Posted on: Monday, June 6, 2005
Peter Boy report points to parents
By Mike Gordon
Advertiser Staff Writer
After a year of unanswered questions, a team of child-welfare advocates said in an April 1998 report that they believed the parents of child abuse victim Peter Boy Kema may have been responsible for his disappearance.
It stated that while the siblings "appear healthy and unharmed, it might be prudent to remember that their brother is missing and the parents seem to be the perpetrators of this."
The report was included in an unprecedented release Tuesday by the state Department of Human Services of 2,000 pages of confidential records from the case.
An attempt to contact Peter Kema Sr. through his family court attorney, Hilo lawyer Steven Strauss, was unsuccessful last week.
A former landlord of Jaylin Kema has said in recent weeks that she does not know where Jaylin is.
The two are thought to be living on the Big Island, but court records from earlier this year show they have separated.
The 1998 report was prepared by a team evaluating the missing child's three siblings in the family home.
The team stated that the siblings could easily "conclude that being out of favor with father and mother could indeed make you 'go away.' "
Human services director Lillian Koller, who released the confidential files hoping they might produce new evidence in the case, said the document carries some weight, although not the kind that would work in court.
"It is one thing to say that people believe the boy is dead," she said. "But the question is: Who is responsible? This is an indication of what those people on the team were believing at the time."
She felt the team's opinion was significant because it was reached with much of the same information other authorities have had in the years that followed.
"And so that is a kind of clarity and consensus that distinguishes the assessment that they made of the facts they knew," she said.
State Rep. Dennis Arakaki, D-30th (Moanalua, Kalihi Valley, 'Alewa), was alarmed by the team's conclusion. He felt it was yet another piece of evidence for a crime that has gone unpunished.

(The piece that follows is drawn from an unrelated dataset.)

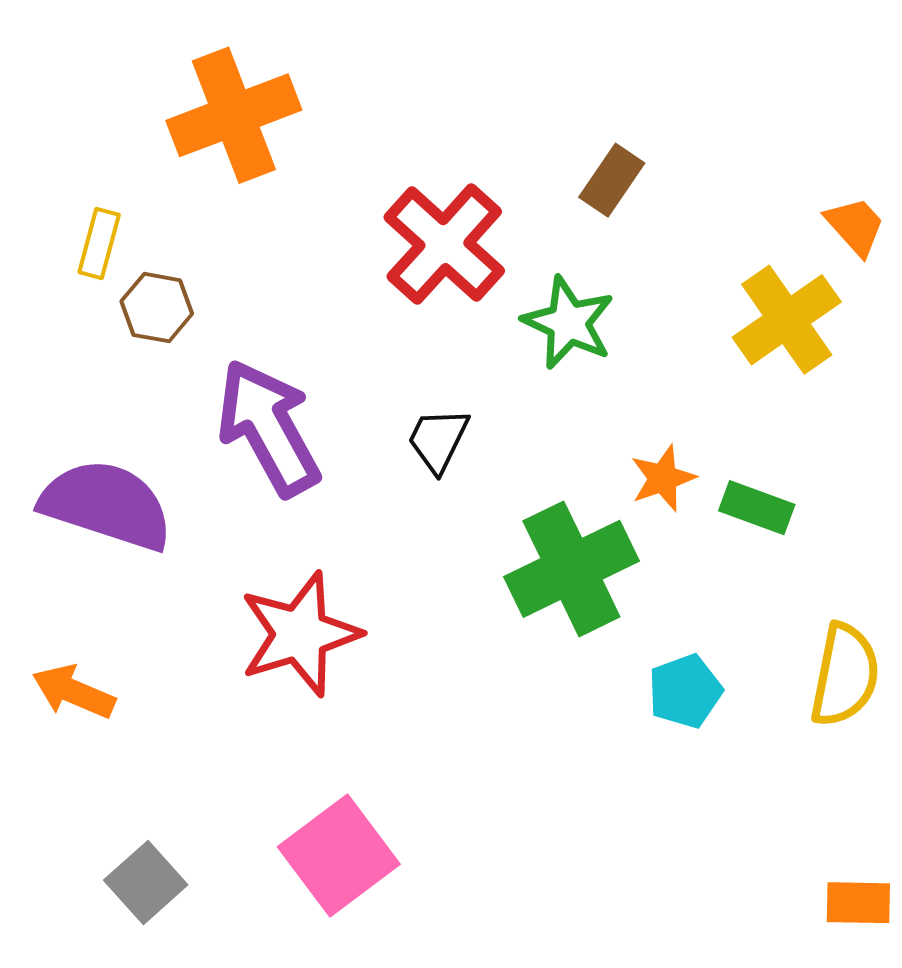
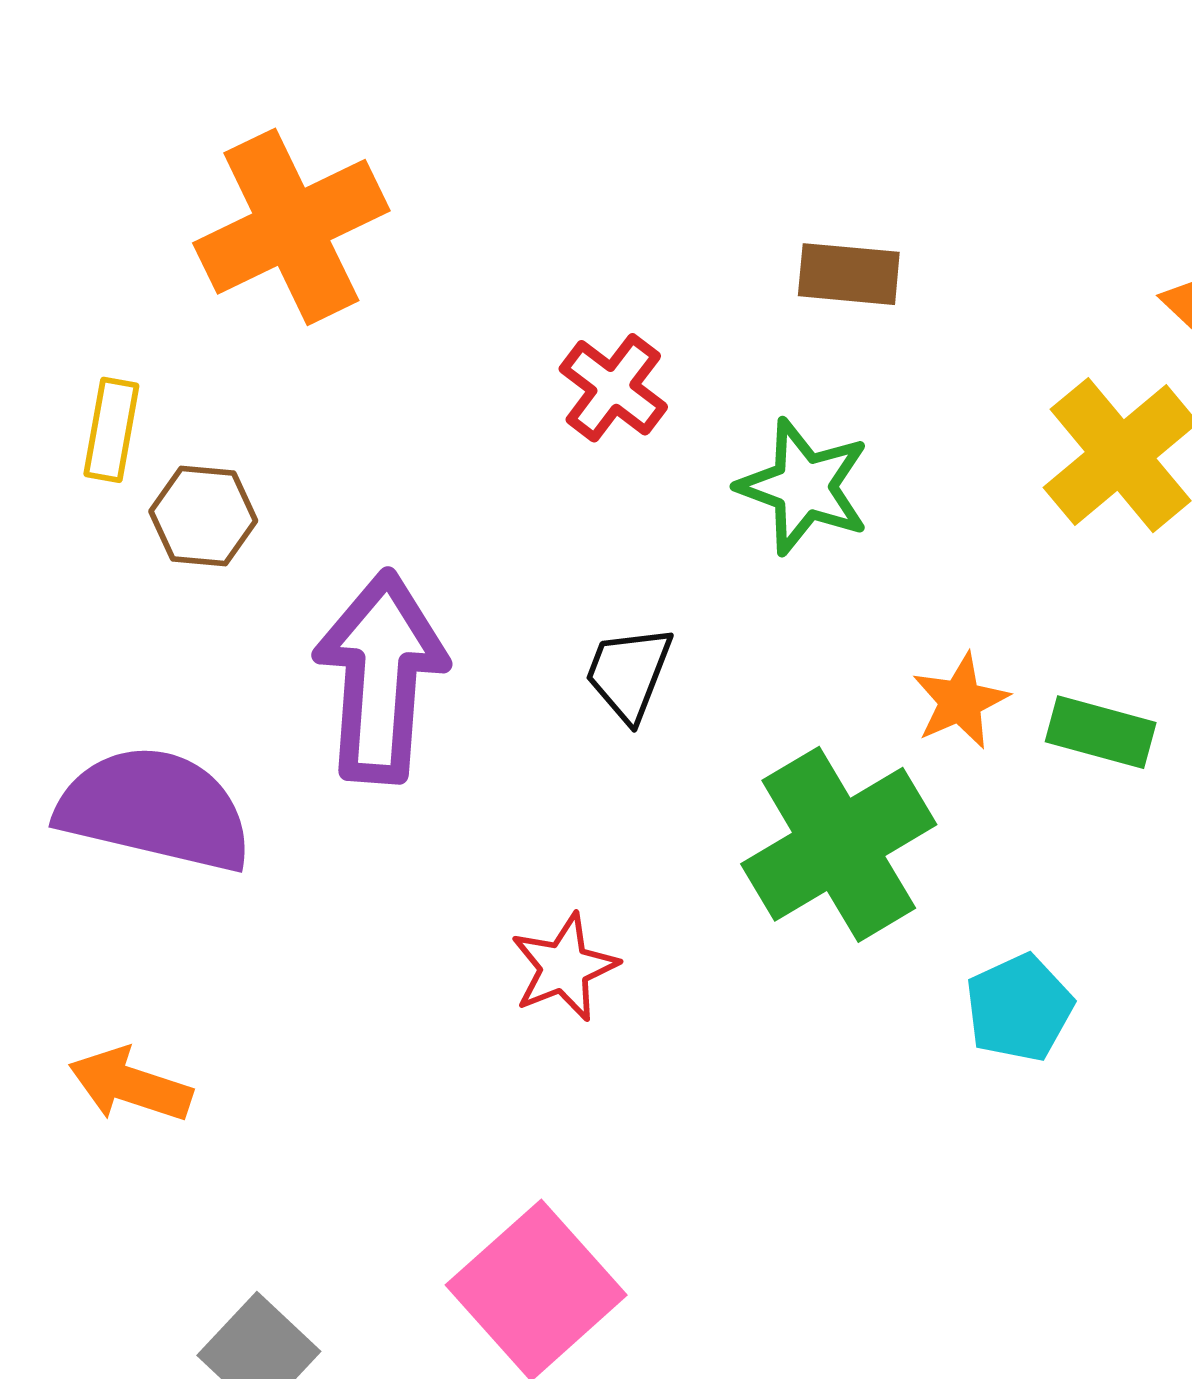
brown rectangle: (612, 180) -> (849, 274), turned 66
red cross: (444, 244) -> (613, 388), size x0.6
purple arrow: (268, 428) -> (381, 677), turned 38
red star: (300, 634) -> (564, 967), moved, size x0.6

"That is the hardest thing to understand," he said. "With all this evidence, how nothing could happen? It sure seems like somebody dropped the ball."
Peter Boy disappeared sometime in the spring or early summer of 1997 amid suspicious circumstances. He would have turned 6 that May. His father claimed to have given him away to an old family friend whose existence has never been confirmed by authorities.
It was not until January 1998, however, that his mother filed a missing person's report with Big Island police.
Because Peter Boy was originally reported as a child-abuse victim on April 4, 1997, social workers with the state's Department of Human Services had grown more and more alarmed by his absence the following spring.
They knew, too, that his family which included a sister and two half siblings had already been the focus of a previously closed child-abuse investigation.
"Given the history of serious physical abuse and reported abuse, the disappearance of Peter Jr. is very disturbing indeed," the team report stated.
It was felt that Peter Boy's siblings had "most likely been abused or been witness to repeated acts of violence toward other members of their family, up to and including the removal of their brother from the family."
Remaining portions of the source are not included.